Thursday, June 21, 2012

The Lovers of Pound Hill by Mavis Cheek

4 Star

When city girl Molly Bonner arrives in the village of Lufferton Boney, she creates quite a stir. With her non-country-style boots, determined manner and alluring looks, she sets off a wave of intrigue that ripples through the lives of everyone there, from Julie the barmaid at the Holly Bush to antiques dealer Dryden Fellows and Montmorency the cat.

For Molly is a girl on a mission: to discover the truth behind Lufferton Boney's most notorious resident, the giant (and slightly obscene) Gnome etched into the face of Pound Hill.

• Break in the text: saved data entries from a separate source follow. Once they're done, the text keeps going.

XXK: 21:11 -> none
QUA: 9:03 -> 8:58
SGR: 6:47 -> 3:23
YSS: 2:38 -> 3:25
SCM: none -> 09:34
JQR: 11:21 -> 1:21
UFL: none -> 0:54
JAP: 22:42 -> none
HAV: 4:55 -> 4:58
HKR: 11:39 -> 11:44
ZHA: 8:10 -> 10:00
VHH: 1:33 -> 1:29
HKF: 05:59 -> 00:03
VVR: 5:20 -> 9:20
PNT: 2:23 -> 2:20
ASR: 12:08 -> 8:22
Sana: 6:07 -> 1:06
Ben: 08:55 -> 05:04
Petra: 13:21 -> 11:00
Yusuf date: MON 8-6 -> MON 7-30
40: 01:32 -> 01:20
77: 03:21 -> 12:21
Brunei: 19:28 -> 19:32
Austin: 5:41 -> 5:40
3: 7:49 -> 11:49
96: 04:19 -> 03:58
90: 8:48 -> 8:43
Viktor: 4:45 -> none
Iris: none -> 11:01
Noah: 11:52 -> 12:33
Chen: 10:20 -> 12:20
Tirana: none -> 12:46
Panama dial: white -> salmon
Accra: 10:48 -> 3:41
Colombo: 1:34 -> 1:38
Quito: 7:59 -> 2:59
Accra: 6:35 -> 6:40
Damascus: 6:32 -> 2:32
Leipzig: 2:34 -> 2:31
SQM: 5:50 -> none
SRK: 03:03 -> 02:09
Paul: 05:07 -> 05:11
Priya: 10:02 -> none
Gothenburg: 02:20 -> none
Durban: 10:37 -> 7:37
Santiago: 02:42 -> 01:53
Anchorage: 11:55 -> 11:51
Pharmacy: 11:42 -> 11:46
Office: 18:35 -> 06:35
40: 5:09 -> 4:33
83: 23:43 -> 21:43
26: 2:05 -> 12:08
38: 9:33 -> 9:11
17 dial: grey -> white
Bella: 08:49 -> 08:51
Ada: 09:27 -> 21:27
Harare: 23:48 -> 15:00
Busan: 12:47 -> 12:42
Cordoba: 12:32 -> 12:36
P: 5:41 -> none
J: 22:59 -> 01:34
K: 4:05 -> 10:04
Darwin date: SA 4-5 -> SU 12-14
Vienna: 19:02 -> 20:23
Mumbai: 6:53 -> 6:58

And along the way, she has some personal demons to settle...

Kathryn - 4 Star

The Lovers of Pound Hill isn’t odd because of the subject matter (although it’s probably a little weird if you’re not from the UK) but odd because the characters are all a little bit quirky and stand out from each other- it’s not in many books that each character has a personal agenda and so vibrant a personality.

As a child I was taken to see many white horses, tall men and other such ancient displays across the English countryside so a gnome with a large appendage seemed perfectly within the realm of normal to me and I initially pictured the gnome a bit like the Cerne Abbas Giant in Dorset.  To be honest though, despite seeing all these amazing things as a child and teenager, I probably remember the picnics in fields and feeding nearby ponies more clearly so the fact that Cheek gave me a little bit of historical education and some information about archeological process (my sister holds a masters in Egyptology, you’d think I’d paid attention at some point) was a bonus.

The story surrounding the excavation of the gnome was well mapped out and in a small English village one would expect to find some “characters” but this one has its’ share and more- I particularly warmed to the local nobles, the pub owner and a cat named Montmorency.  Although I found the initial introduction to the villagers a bit confusing (there are at least three people whose first names start with D) they did quickly separate and become intriguing and I waited impatiently with them to find out what was beneath the gnome and the secrets it held.  One might be a little disappointed in the end results but once I really thought about the significance I had to accept that nothing more appropriate could possibly have been held in trust to the gnome and the village.

Thank you to Arrow for our review copy!